Stored data entries
######
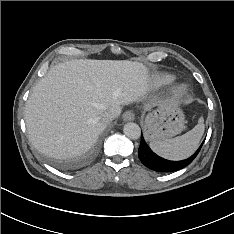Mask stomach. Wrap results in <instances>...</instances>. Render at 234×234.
<instances>
[{
    "label": "stomach",
    "instance_id": "1",
    "mask_svg": "<svg viewBox=\"0 0 234 234\" xmlns=\"http://www.w3.org/2000/svg\"><path fill=\"white\" fill-rule=\"evenodd\" d=\"M143 124L145 136L149 141H163L182 132L185 116L174 103L160 104L145 116Z\"/></svg>",
    "mask_w": 234,
    "mask_h": 234
}]
</instances>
######
_Problem statement_. The images are to be left out; every line above should be set down exactly.

_Exercise result_.
Mask stomach. Wrap results in <instances>...</instances>. Render at 234×234.
<instances>
[{
    "label": "stomach",
    "instance_id": "1",
    "mask_svg": "<svg viewBox=\"0 0 234 234\" xmlns=\"http://www.w3.org/2000/svg\"><path fill=\"white\" fill-rule=\"evenodd\" d=\"M143 124L145 136L149 141H163L182 132L185 116L174 103L160 104L145 116Z\"/></svg>",
    "mask_w": 234,
    "mask_h": 234
}]
</instances>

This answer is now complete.